Film évènement dont la promo n'a pas été avare en créant une affiche mettant bien en valeur les trois têtes d'affiches, trois monstres sacrés du cinéma français pour cette adaptation du roman éponyme (1967) de Auguste Le Breton, auteur célèbre ayant inventé le mot d'argot "rififi" popularisé par ses romans et adaptations ciné qui en ont découlé dont "Du Rififi à Paname" (1966) de Denys de la Patellière avec déjà Jean Gabin... L'acteur retrouve ainsi Lino Ventura pour leur 6ème et dernière collaboration depuis "Touchez pas au Grisbi" (1953) de Jacques Becker, Ventura joue ici son 3ème et dernier film avec Verneuil après "Le Lion est Lâché" (1961) et "100000 dollars au Soleil" (1964), puis il y a Alain Delon qui se retrouvent avec aussi Henri Verneuil après le chef d'oeuvre "Mélodie en Sous-Sol" (1963) ; si Delon ne retrouvera plus Verneuil, Gabin lui joue son 5ème et dernier film avec le cinéaste tandis que les deux acteurs joueront une 3ème fois ensemble dans "Deux Hommes dans la Ville" (1973) de José Giovanni qui n'est autre que le co-scénariste des "... Siciliens"...

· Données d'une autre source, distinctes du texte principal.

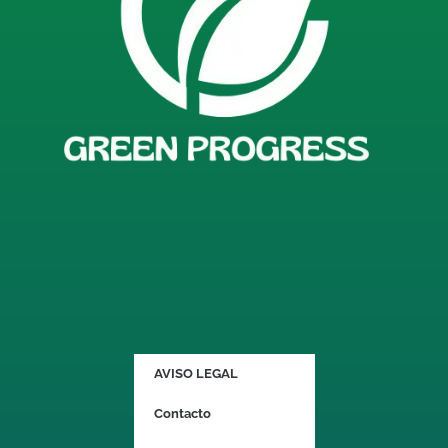
AVISO LEGAL
Contacto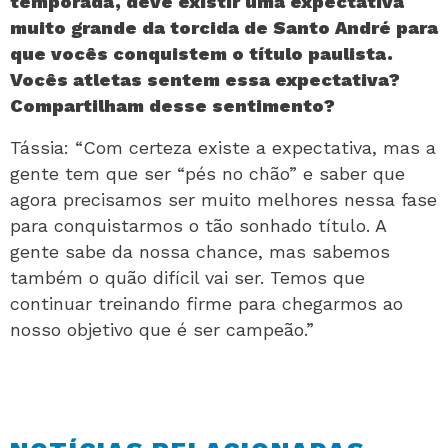
temporada, deve existir uma expectativa
muito grande da torcida de Santo André para
que vocês conquistem o título paulista.
Vocês atletas sentem essa expectativa?
Compartilham desse sentimento?
Tássia: “Com certeza existe a expectativa, mas a
gente tem que ser “pés no chão” e saber que
agora precisamos ser muito melhores nessa fase
para conquistarmos o tão sonhado título. A
gente sabe da nossa chance, mas sabemos
também o quão difícil vai ser. Temos que
continuar treinando firme para chegarmos ao
nosso objetivo que é ser campeão.”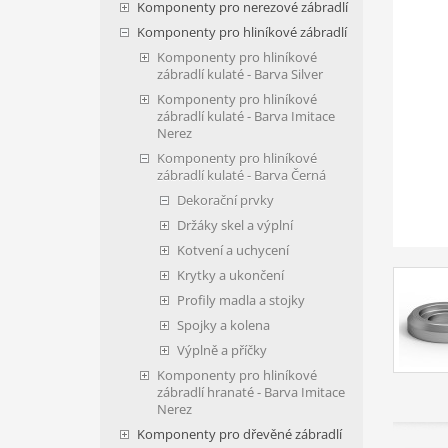
Komponenty pro nerezové zábradlí
Komponenty pro hliníkové zábradlí
Komponenty pro hliníkové
zábradlí kulaté - Barva Silver
Komponenty pro hliníkové
zábradlí kulaté - Barva Imitace
Nerez
Komponenty pro hliníkové
zábradlí kulaté - Barva Černá
Dekorační prvky
Držáky skel a výplní
Kotvení a uchycení
Krytky a ukončení
Profily madla a stojky
Spojky a kolena
Výplně a příčky
Komponenty pro hliníkové
zábradlí hranaté - Barva Imitace
Nerez
Komponenty pro dřevěné zábradlí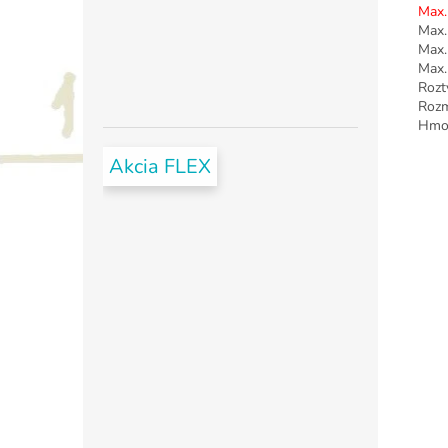
Max.
Max.
Max.
Max.
Rozt
Rozm
Hmot
Akcia FLEX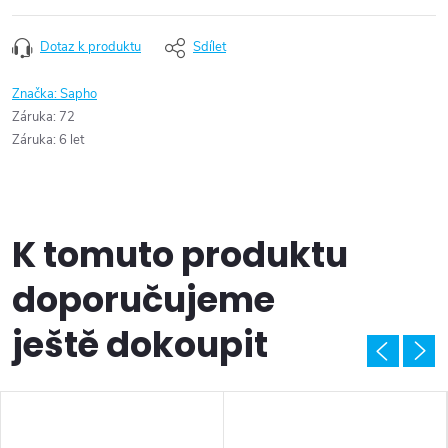
Dotaz k produktu
Sdílet
Značka:
Sapho
Záruka
:
72
Záruka
:
6 let
K tomuto produktu
doporučujeme
ještě dokoupit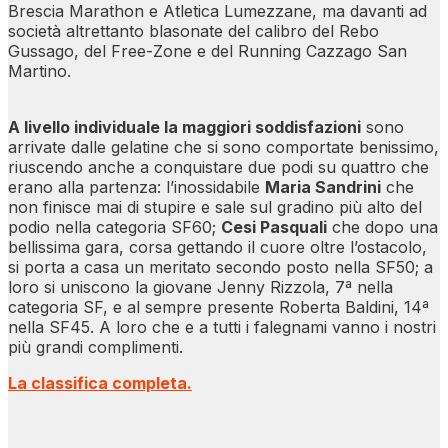
Brescia Marathon e Atletica Lumezzane, ma davanti ad
società altrettanto blasonate del calibro del Rebo
Gussago, del Free-Zone e del Running Cazzago San
Martino.
A livello individuale la maggiori soddisfazioni
sono
arrivate dalle gelatine che si sono comportate benissimo,
riuscendo anche a conquistare due podi su quattro che
erano alla partenza: l’inossidabile
Maria Sandrini
che
non finisce mai di stupire e sale sul gradino più alto del
podio nella categoria SF60;
Cesi Pasquali
che dopo una
bellissima gara, corsa gettando il cuore oltre l’ostacolo,
si porta a casa un meritato secondo posto nella SF50; a
loro si uniscono la giovane Jenny Rizzola, 7ª nella
categoria SF, e al sempre presente Roberta Baldini, 14ª
nella SF45. A loro che e a tutti i falegnami vanno i nostri
più grandi complimenti.
La classifica completa.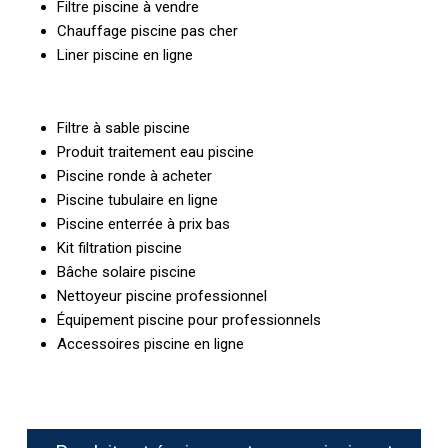
Filtre piscine à vendre
Chauffage piscine pas cher
Liner piscine en ligne
Filtre à sable piscine
Produit traitement eau piscine
Piscine ronde à acheter
Piscine tubulaire en ligne
Piscine enterrée à prix bas
Kit filtration piscine
Bâche solaire piscine
Nettoyeur piscine professionnel
Équipement piscine pour professionnels
Accessoires piscine en ligne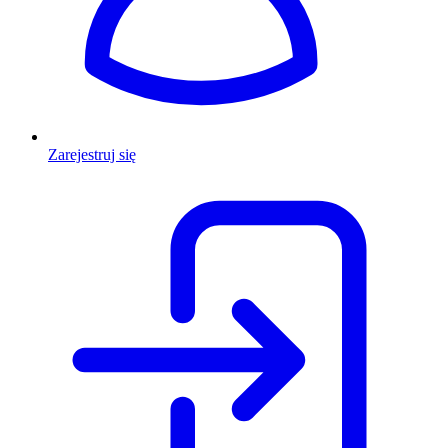
Zarejestruj się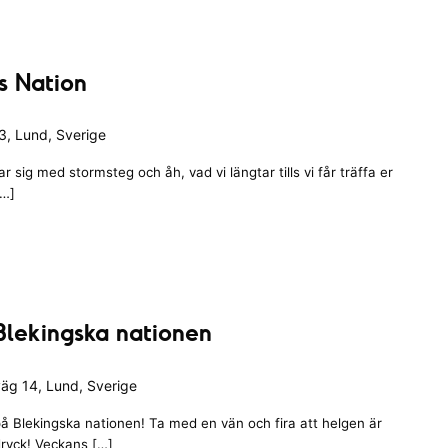
s Nation
, Lund, Sverige
 sig med stormsteg och åh, vad vi längtar tills vi får träffa er
[…]
Blekingska nationen
äg 14, Lund, Sverige
å Blekingska nationen! Ta med en vän och fira att helgen är
ryck! Veckans […]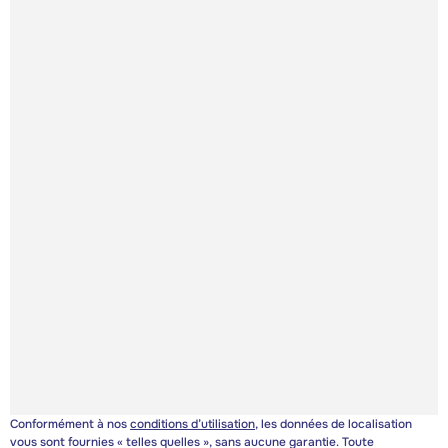
Conformément à nos
conditions d’utilisation
, les données de localisation
vous sont fournies « telles quelles », sans aucune garantie. Toute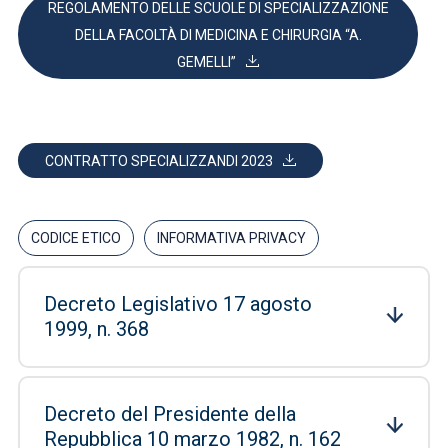
REGOLAMENTO DELLE SCUOLE DI SPECIALIZZAZIONE
DELLA FACOLTÀ DI MEDICINA E CHIRURGIA “A.
GEMELLI”
CONTRATTO SPECIALIZZANDI 2023
CODICE ETICO
INFORMATIVA PRIVACY
Decreto Legislativo 17 agosto
1999, n. 368
Decreto del Presidente della
Repubblica 10 marzo 1982, n. 162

Dans le reste de la distribution on peut noter les noms de André Pousse, Jacques Duby, Sydney Chaplin (oui fils de !) et enfin la charmante Irina Demick qui débuta dans la superproduction "Le Jour le plus Long" (1962) après avoir été repérée par le nabab Darryl F. Zanuck. En prime, le générique bénéficie de la musique signée du maestro Ennio Morricone après avoir connu Verneuil sur le western "La Bataille de San Sebastian" (1969), qui offre une fois de plus une composition mythique qui ouvre aussi le début d'une collaboration fructueuse avec le cinéma français... Vittorio Malanese qui dirige un clan familiale fait évader Roger Sartet, un dangereux criminel, pour monter un audacieux braquage. Mais le caractère indépendant et dangereux de Sartet compromet le projet... Le scénario allie magnifiquement enquête policière pour retrouver Sartet et les préparatif du braquage. Cette enquête permet d'accentuer la tension autour d'un braquage qu'on sait qu'il va être tragique, mais comment et pourquoi ?! Verneuil s'offre pour ce film les moyens de ses ambitions, le film est constitué de séquences tout aussi prestigieuses que son casting avec une visite à la Galerie Borghèse à Rome et, surtout, une partie essentielle dans un avion qui va se poser à New-York.

 

La triangulaire fonctionne à merveille, avec d'abord le commissaire Le Goff/Ventura vs Sartet/Delon, puis Sartet vs Malanese/Gabin avant un final d'anthologie. Un scénario assez bien ficelé pour se demander qui va s'en sortir et comment. Le seul petit bémol vient de la "dette d'honneur", où l'adultère paraît bien timorée (un simple baiser) mais qui semble suffire pour qu'une femme tombe en pâmoison pour un bad boy. La partie de collaboration policière internationale est invraisemblable dans cette procédure ainsi montrée mais ça reste un détail. Néanmoins, le film est prenant servi par une B.O. culte, des acteurs au sommet, une braquage ambitieux et des faces à faces mythique. Un grand film qui termine sur le podium du box-office français 1969 juste derrière un certain "Il était une fois dans l'Ouest" (1969) de Sergio Leone dont la musique est également signée Morricone et "Le Cerveau" (1969) de Gérard Oury avec une autre affiche impressionnante. A voir et à revoir.